Nei miei sogni, o incubi, di giovane appassionato di caccia alla beccaccia, il tema era sempre quello di inseguire una beffarda e maliziosa arciera, per boschi, canneti e perfino nel viale alberato del mio paese, senza mai riuscire a catturarla. Questi mi sovvenivano soprattutto quando sapevo che l’indomani sarei andato a respirare l’aria del bosco, anzi l’aria della “cava” (canyon o depressioni naturali tipiche del paesaggio ibleo), dove gli amati scolopacidi decidono di soggiornare nel periodo invernale, e avrei avuto la possibilità di incontrarla.
Così, preparata con cura la cartucciera, data un’ultima controllata alla vecchia doppietta Oxford cal 12 canne 70 cm 3/1, indossato tutto l’occorrente, già pronto da giorni, caricati i cani in macchina, si procedeva per lunghe “trazzere” (strade sterrate) ma col pensiero già rivolto alla regina e alla magia che riveste tutto ciò che la riguarda.
Il rapporto che si instaura con la beccaccia, ritengo, sia un qualcosa di personalissimo, un unico comune denominatore per ogni cacciatore ma con diverse sfumature come diverso è l’animo di ogni beccacciaio. La mia, ad esempio, è stata una passione talmente forte, che alla morte dell’ultimo mio grandissimo cane da beccacce di nome Zeiro, un bracco italiano bianco arancio dell’allevamento della Croccia, decisi di non dedicarmi più alla caccia della beccaccia né di addestrare cani per la caccia.
Dopo diversi anni dedicati alla caccia d’aspetto o vagante ai migratori in genere, e di assenza dal mondo venatorio cinofilo e dalle sensazioni ed emozioni che solo un cane in ferma e il frullo tra gli alberi ti possono regalare, decisi che il mio animus venandi si fosse sufficientemente purificato e che era ora di tornare a cercare la regina del bosco, ma alle condizioni più favorevoli a lei.
Cacciare da solo, con un solo cane (neanche blasonato) e con il calibro 28.
Si sa che la caccia alla beccaccia presenta delle difficoltà intrinseche perché l’ambiente scelto dallo scolopacide per trascorrere le ore diurne è ostico, sicuramente, e perché l’amata regina riesce a mettere in atto tutta una serie di tecniche e tattiche elusive, che molto spesso ci consentono solo di sentire il “pa-pa-pa-pa” delle ali che la portano lontana dal pericolo.

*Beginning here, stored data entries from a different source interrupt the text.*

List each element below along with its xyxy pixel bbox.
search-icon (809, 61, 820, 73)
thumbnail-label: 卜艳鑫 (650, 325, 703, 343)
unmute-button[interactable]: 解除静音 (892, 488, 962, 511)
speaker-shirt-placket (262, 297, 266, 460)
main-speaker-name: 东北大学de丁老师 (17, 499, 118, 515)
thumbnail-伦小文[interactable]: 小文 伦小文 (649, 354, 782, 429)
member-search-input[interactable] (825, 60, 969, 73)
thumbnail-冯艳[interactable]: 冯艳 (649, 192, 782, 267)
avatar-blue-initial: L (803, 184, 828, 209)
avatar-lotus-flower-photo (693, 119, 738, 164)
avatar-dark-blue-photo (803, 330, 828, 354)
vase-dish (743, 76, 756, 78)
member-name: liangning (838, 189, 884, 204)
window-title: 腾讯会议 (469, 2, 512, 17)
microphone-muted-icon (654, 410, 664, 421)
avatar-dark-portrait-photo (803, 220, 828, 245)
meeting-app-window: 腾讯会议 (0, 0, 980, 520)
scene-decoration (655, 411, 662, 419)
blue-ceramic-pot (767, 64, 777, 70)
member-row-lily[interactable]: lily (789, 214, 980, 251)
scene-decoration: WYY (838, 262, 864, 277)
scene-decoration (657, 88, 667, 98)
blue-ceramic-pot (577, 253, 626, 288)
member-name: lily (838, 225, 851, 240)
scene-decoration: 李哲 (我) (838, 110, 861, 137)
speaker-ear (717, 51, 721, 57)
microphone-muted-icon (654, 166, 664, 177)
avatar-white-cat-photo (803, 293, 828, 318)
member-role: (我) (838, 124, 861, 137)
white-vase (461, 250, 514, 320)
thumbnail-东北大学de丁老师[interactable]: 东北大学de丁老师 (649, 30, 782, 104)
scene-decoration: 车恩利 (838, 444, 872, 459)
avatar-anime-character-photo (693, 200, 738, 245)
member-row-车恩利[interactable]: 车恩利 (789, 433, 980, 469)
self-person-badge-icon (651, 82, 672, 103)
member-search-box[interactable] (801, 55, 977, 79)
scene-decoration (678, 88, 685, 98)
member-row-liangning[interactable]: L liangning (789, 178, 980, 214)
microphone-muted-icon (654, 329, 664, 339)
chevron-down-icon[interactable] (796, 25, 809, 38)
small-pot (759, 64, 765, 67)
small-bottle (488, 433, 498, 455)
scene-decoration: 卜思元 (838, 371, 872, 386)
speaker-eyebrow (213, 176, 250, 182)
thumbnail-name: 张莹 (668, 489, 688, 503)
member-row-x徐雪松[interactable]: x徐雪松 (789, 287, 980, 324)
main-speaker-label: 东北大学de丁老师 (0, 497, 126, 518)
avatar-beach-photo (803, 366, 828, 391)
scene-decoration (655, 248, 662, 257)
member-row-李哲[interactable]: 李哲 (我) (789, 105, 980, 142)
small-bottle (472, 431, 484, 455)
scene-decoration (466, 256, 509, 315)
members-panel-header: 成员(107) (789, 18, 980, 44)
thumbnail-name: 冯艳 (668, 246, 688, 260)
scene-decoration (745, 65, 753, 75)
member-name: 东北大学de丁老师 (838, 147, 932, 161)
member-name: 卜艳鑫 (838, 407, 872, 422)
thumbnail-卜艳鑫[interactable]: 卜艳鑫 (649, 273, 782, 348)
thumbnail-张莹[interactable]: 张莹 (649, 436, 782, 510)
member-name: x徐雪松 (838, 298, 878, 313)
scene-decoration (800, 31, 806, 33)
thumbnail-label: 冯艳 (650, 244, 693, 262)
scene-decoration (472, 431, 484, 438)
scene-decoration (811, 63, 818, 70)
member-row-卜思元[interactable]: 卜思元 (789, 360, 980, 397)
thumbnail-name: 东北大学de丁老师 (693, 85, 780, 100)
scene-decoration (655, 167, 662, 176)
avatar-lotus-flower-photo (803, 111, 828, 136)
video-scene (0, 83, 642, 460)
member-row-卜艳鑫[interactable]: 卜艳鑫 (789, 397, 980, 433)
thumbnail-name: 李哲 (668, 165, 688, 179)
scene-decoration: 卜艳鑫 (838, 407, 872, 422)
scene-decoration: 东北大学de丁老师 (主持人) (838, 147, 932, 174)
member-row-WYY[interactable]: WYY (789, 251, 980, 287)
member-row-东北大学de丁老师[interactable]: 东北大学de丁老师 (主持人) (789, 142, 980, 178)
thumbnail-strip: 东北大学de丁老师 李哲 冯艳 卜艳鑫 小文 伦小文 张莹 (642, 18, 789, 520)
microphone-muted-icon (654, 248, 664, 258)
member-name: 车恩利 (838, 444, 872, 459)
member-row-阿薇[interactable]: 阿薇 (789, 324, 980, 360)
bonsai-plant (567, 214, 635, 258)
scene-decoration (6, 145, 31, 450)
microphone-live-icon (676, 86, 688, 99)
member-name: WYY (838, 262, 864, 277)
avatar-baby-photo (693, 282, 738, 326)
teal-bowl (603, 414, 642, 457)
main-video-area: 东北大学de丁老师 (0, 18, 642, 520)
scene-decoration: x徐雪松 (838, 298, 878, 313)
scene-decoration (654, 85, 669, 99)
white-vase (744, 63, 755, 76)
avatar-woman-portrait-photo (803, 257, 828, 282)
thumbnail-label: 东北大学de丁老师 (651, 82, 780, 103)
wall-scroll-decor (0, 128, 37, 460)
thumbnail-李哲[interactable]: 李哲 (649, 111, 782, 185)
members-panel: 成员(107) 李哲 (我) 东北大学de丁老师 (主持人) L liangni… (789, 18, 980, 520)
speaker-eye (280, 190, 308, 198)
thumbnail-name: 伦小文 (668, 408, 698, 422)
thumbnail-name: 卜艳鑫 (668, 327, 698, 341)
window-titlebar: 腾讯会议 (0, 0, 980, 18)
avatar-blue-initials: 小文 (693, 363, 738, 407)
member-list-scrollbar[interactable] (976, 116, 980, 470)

Perché gli ausiliari impiegati non per forza di cose saranno all’altezza della regina, e perché è necessario individuare le giuste armi e munizioni per il tipo di caccia e non ultimo, direi, che anche l’emozione del cacciatore che coglie i fremiti della ferma dell’ausiliare in attesa dell’incontro con la regina gioca un ruolo importante tra le difficoltà di questa caccia.

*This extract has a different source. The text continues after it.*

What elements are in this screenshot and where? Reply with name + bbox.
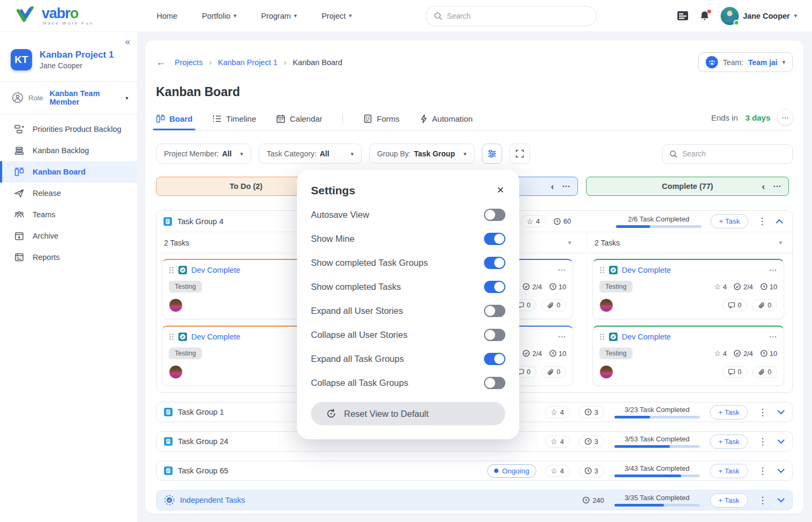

In questa cornice si inserisce l’utilizzo di fucili in calibro 28/70 o 76, che non rappresentano un vantaggio o uno svantaggio rispetto all’uso di calibri maggiori, ma un diverso modo di intendere l’attività venatoria e di applicare le strategie apprese dall’esperienza.
Ma veniamo agli aspetti favorevoli nell’uso del piccolo calibro.
Partendo dal fatto che la media oraria di un cacciata alla beccaccia è di 3,5 ore, periodo durante il quale il cacciatore deve affrontare un terreno scosceso, spesso costretto ad abbassarsi e a rialzarsi, a salire e scendere, dietro il bubbolo del cane, crinali e versanti di “cave”, è chiaro che il dispendio energetico è alto, pertanto, avere un peso piuma tra le mani, quale il calibro 28, con le sue modeste munizioni da 22/24 grammi si traduce in un sicuro vantaggio per chi vuole insidiare la beccaccia.
Il calibro 28 rappresenta un’arma facilmente trasportabile che si può tenere agevolmente con una mano, che poggiata sulla spalla non disturba per il suo peso e che non ci obbliga ad utilizzare la cinghia porta fucile.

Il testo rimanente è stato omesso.